(Entries taken from a collection)
□ □ □ □ □

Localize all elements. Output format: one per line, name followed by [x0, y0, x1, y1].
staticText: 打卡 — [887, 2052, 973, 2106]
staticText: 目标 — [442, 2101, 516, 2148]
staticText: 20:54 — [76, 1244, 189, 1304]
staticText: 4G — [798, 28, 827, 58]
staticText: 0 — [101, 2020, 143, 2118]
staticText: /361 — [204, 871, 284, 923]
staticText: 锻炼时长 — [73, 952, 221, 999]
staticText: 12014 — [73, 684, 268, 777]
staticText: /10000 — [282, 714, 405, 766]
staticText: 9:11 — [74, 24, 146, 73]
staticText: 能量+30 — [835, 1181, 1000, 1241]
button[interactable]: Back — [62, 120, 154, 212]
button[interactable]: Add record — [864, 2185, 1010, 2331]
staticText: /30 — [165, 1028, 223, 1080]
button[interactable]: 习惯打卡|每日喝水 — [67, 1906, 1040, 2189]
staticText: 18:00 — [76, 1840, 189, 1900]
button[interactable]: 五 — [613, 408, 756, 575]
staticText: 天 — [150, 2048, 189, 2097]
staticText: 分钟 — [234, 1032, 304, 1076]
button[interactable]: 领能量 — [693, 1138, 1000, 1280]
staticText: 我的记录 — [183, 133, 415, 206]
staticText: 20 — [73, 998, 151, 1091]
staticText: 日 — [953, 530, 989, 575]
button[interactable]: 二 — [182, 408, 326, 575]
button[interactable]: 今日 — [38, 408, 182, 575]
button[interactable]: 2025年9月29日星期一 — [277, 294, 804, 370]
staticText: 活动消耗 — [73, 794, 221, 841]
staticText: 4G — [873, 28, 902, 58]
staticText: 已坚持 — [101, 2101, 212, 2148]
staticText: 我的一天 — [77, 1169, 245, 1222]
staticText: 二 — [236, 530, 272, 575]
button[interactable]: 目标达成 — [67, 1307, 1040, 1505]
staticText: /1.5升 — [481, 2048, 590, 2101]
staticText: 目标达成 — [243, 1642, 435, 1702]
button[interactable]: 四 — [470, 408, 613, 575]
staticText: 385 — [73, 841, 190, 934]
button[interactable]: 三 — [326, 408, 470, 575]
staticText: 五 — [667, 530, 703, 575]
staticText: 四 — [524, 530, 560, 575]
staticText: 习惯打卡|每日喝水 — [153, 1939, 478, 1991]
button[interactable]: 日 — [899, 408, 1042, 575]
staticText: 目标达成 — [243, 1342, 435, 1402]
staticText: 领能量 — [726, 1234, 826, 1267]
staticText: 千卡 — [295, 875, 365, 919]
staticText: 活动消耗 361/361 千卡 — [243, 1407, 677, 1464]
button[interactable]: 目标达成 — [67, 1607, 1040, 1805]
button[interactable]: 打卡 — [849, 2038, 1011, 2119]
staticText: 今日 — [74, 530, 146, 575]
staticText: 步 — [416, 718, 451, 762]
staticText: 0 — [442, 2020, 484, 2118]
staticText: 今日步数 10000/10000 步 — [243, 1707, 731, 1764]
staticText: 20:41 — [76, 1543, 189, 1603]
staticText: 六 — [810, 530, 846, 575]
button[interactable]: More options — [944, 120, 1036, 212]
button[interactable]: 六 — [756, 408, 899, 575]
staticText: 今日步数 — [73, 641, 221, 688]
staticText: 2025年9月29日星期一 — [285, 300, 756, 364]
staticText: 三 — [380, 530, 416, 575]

□ □ □ □ □

### ABOUT THIS EXERCISE
Each line of the records must be reproduced exactly.

### RESULT OF THE EXERCISE
Localize all elements. Output format: one per line, name followed by [x0, y0, x1, y1].
staticText: 打卡 — [887, 2052, 973, 2106]
staticText: 目标 — [442, 2101, 516, 2148]
staticText: 20:54 — [76, 1244, 189, 1304]
staticText: 4G — [798, 28, 827, 58]
staticText: 0 — [101, 2020, 143, 2118]
staticText: /361 — [204, 871, 284, 923]
staticText: 锻炼时长 — [73, 952, 221, 999]
staticText: 12014 — [73, 684, 268, 777]
staticText: /10000 — [282, 714, 405, 766]
staticText: 9:11 — [74, 24, 146, 73]
staticText: 能量+30 — [835, 1181, 1000, 1241]
button[interactable]: Back — [62, 120, 154, 212]
button[interactable]: Add record — [864, 2185, 1010, 2331]
staticText: /30 — [165, 1028, 223, 1080]
button[interactable]: 习惯打卡|每日喝水 — [67, 1906, 1040, 2189]
staticText: 18:00 — [76, 1840, 189, 1900]
button[interactable]: 五 — [613, 408, 756, 575]
staticText: 天 — [150, 2048, 189, 2097]
staticText: 分钟 — [234, 1032, 304, 1076]
button[interactable]: 领能量 — [693, 1138, 1000, 1280]
staticText: 我的记录 — [183, 133, 415, 206]
staticText: 20 — [73, 998, 151, 1091]
staticText: 日 — [953, 530, 989, 575]
button[interactable]: 二 — [182, 408, 326, 575]
button[interactable]: 今日 — [38, 408, 182, 575]
button[interactable]: 2025年9月29日星期一 — [277, 294, 804, 370]
staticText: 活动消耗 — [73, 794, 221, 841]
staticText: 4G — [873, 28, 902, 58]
staticText: 已坚持 — [101, 2101, 212, 2148]
staticText: 我的一天 — [77, 1169, 245, 1222]
staticText: 二 — [236, 530, 272, 575]
button[interactable]: 目标达成 — [67, 1307, 1040, 1505]
staticText: /1.5升 — [481, 2048, 590, 2101]
staticText: 目标达成 — [243, 1642, 435, 1702]
button[interactable]: 四 — [470, 408, 613, 575]
staticText: 385 — [73, 841, 190, 934]
button[interactable]: 三 — [326, 408, 470, 575]
staticText: 五 — [667, 530, 703, 575]
staticText: 四 — [524, 530, 560, 575]
staticText: 习惯打卡|每日喝水 — [153, 1939, 478, 1991]
button[interactable]: 日 — [899, 408, 1042, 575]
staticText: 目标达成 — [243, 1342, 435, 1402]
staticText: 领能量 — [726, 1234, 826, 1267]
staticText: 千卡 — [295, 875, 365, 919]
staticText: 活动消耗 361/361 千卡 — [243, 1407, 677, 1464]
button[interactable]: 目标达成 — [67, 1607, 1040, 1805]
button[interactable]: 打卡 — [849, 2038, 1011, 2119]
staticText: 今日 — [74, 530, 146, 575]
staticText: 步 — [416, 718, 451, 762]
staticText: 0 — [442, 2020, 484, 2118]
staticText: 今日步数 10000/10000 步 — [243, 1707, 731, 1764]
staticText: 20:41 — [76, 1543, 189, 1603]
staticText: 六 — [810, 530, 846, 575]
button[interactable]: More options — [944, 120, 1036, 212]
button[interactable]: 六 — [756, 408, 899, 575]
staticText: 今日步数 — [73, 641, 221, 688]
staticText: 2025年9月29日星期一 — [285, 300, 756, 364]
staticText: 三 — [380, 530, 416, 575]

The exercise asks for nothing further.